*Assigned task:* Give back all of the data exactly as it stands, with the pictures removed.

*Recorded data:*
··········

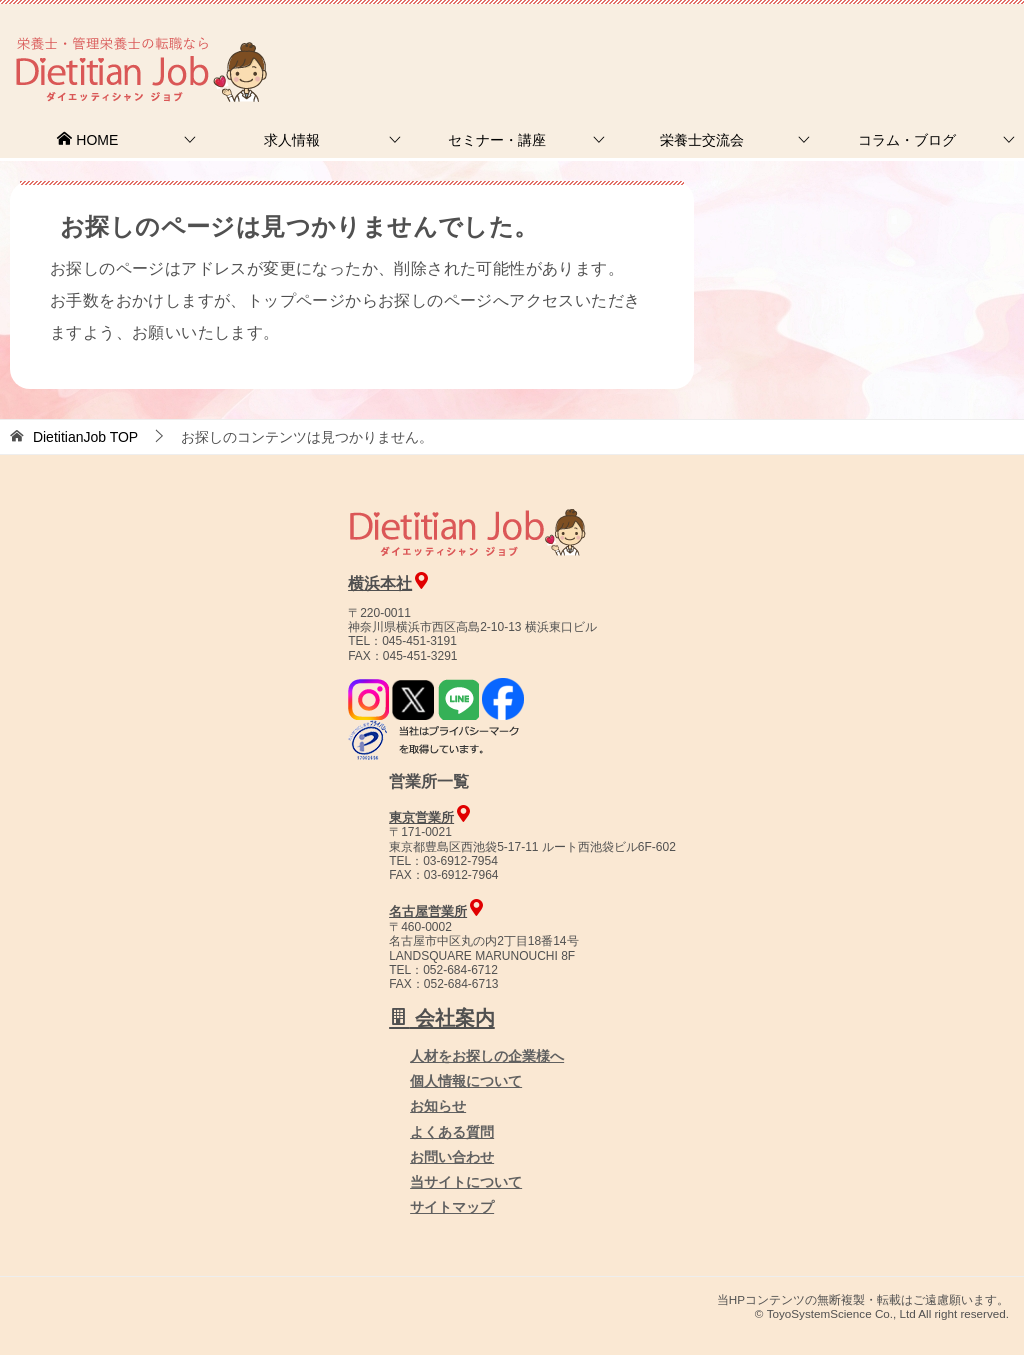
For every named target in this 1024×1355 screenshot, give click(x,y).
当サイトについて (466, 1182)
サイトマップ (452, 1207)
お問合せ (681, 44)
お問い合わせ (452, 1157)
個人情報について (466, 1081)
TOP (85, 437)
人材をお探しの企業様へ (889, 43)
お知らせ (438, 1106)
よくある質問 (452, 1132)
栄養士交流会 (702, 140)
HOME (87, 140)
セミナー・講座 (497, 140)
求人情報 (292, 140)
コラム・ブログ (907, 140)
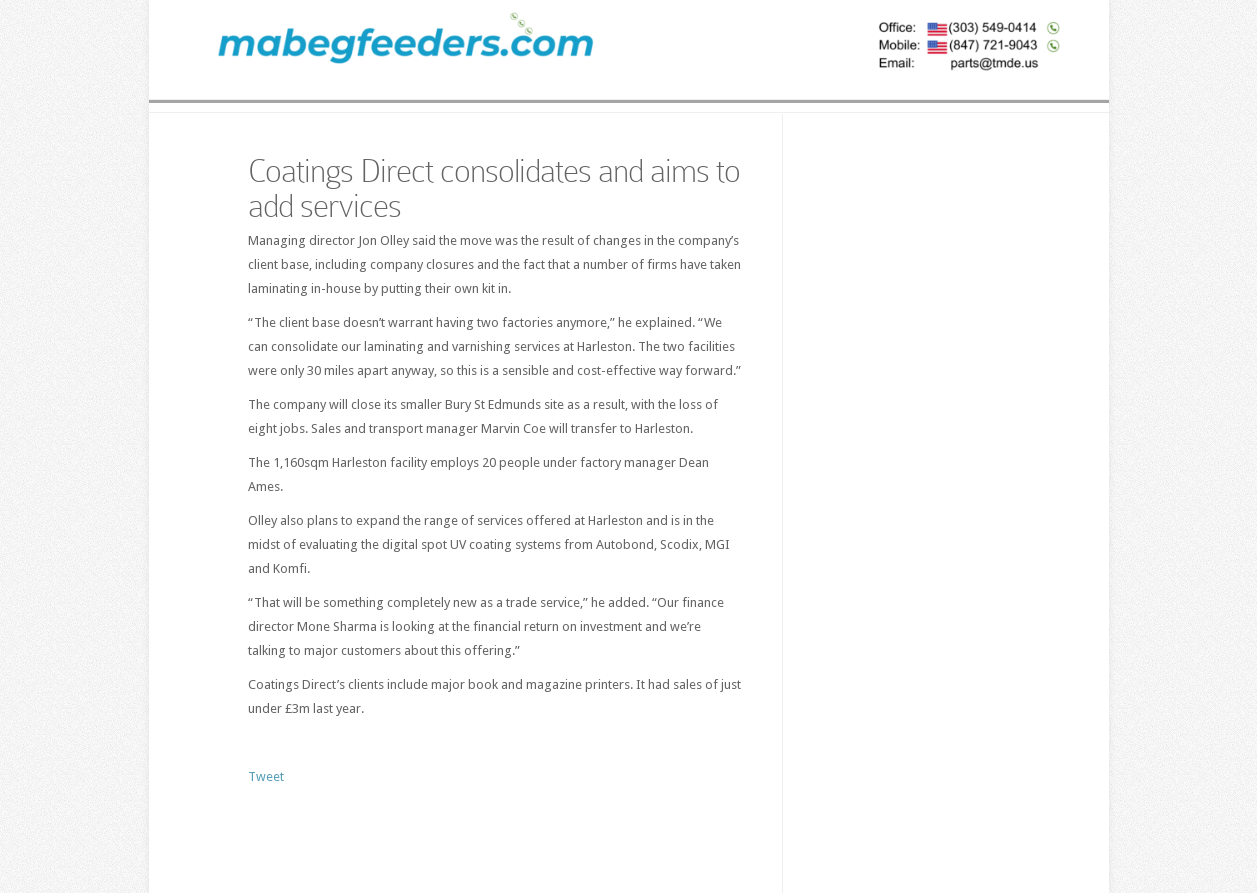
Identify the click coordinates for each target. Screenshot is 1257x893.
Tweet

··········

*Your solution:*
For every named target in this 1024×1355 screenshot, give click(x,y).
当サイトについて (466, 1182)
サイトマップ (452, 1207)
お問合せ (681, 44)
お問い合わせ (452, 1157)
個人情報について (466, 1081)
TOP (85, 437)
人材をお探しの企業様へ (889, 43)
お知らせ (438, 1106)
よくある質問 (452, 1132)
栄養士交流会 (702, 140)
HOME (87, 140)
セミナー・講座 (497, 140)
求人情報 (292, 140)
コラム・ブログ (907, 140)
Identify the click coordinates for each target. Screenshot is 1257x893.
Tweet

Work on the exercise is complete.